I have been studying Zero Knowledge Proof. I found the Definition of Interactive Proof says that Verifier is ppt. And I only found in PP (Complexity) Wikipedia says that ppt:

Turing machines that are polynomially-bound and probabilistic are characterized as PPT, which stands for probabilistic polynomial-time machines.[2] This characterization of Turing machines does not require a bounded error probability. Hence, PP is the complexity class containing all problems solvable by a PPT machine with an error probability of less than 1/2.
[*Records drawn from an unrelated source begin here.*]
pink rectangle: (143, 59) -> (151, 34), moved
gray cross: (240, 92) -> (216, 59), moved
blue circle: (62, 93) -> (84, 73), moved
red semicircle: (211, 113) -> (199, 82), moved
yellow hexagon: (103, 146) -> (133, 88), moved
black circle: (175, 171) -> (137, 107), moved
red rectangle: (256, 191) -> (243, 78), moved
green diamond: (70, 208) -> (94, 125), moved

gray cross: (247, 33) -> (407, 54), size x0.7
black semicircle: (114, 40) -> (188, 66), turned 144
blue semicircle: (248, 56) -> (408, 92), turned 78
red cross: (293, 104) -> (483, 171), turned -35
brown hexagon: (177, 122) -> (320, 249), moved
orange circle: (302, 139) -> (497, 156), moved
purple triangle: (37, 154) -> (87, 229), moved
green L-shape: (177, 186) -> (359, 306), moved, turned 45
Still very confusing about the PPT, what's the full name of PPT? we do we need the verifier to be PPT for interactive Proof?
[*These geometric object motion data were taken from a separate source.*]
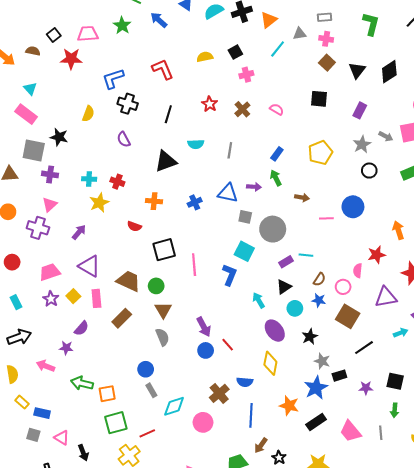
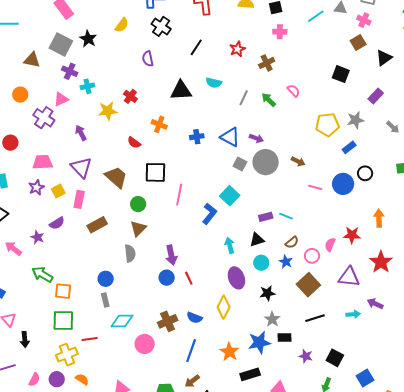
pink semicircle: (277, 109) -> (293, 91), moved
gray star: (362, 144) -> (356, 120), moved
blue rectangle: (277, 154) -> (349, 147), moved
black circle: (369, 171) -> (365, 173), moved
green arrow: (276, 178) -> (269, 100), moved, turned -35
cyan cross: (89, 179) -> (87, 86), moved, turned -32
gray circle: (273, 229) -> (266, 162), moved
purple arrow: (79, 232) -> (81, 133), turned -84
brown trapezoid: (129, 281) -> (116, 177), moved

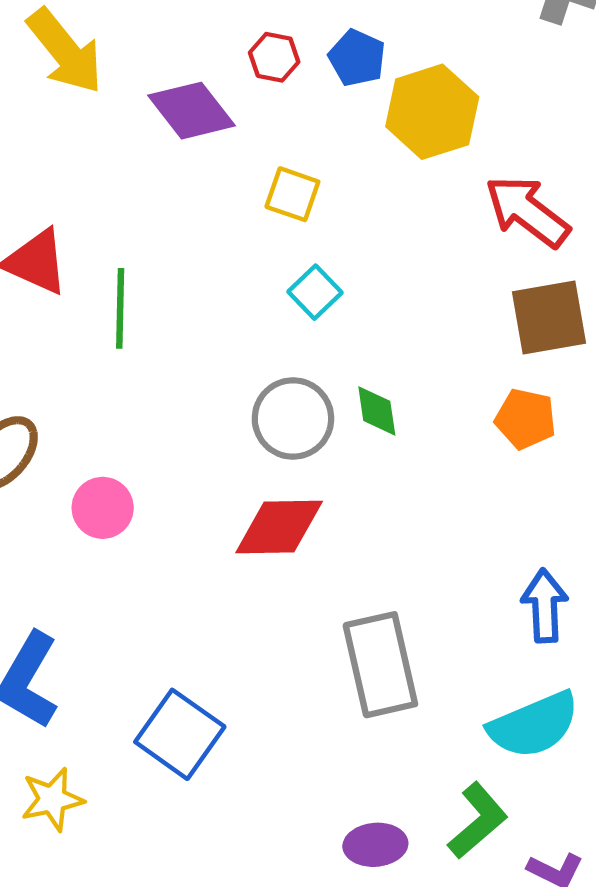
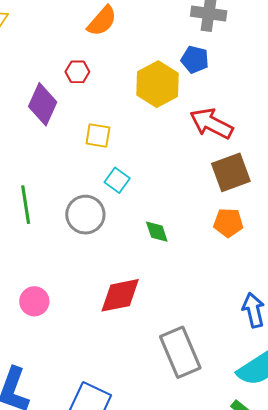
blue pentagon: (357, 58) -> (195, 60), moved
purple diamond: (191, 111) -> (43, 104), turned 72
gray circle: (293, 418) -> (85, 215), moved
Resource from: Zero Knowledge Proofs CS276: Cryptography, UC Berkeley

PPT is Probabilistic Polynomial Time Algorithm.

A deterministic verifier will always produce the same output/reply for any input.

Let's take an interactive sequence.

Prover sends $$p_1$$.

Verifier replies with $$f(p_1) = v_1$$

Prover replies back with $$g(v_1) = p_2$$

The function $$f$$ which the verifier uses is deterministic. i.e. for a particular input, it always replies with the same reply.

In a probabilistic verifier, $$f$$ also has randomisation as input. i.e. $$g$$ takes 2 inputs $$f(v_i, r)$$ where $$r$$ is a random value. Hence $$f$$ is not deterministic, and the verifier is a probabilistic verifier. And if $$f$$ runs in polynomial time, the verifier is a Probabilistic Polynomial Time (PPT) verifier.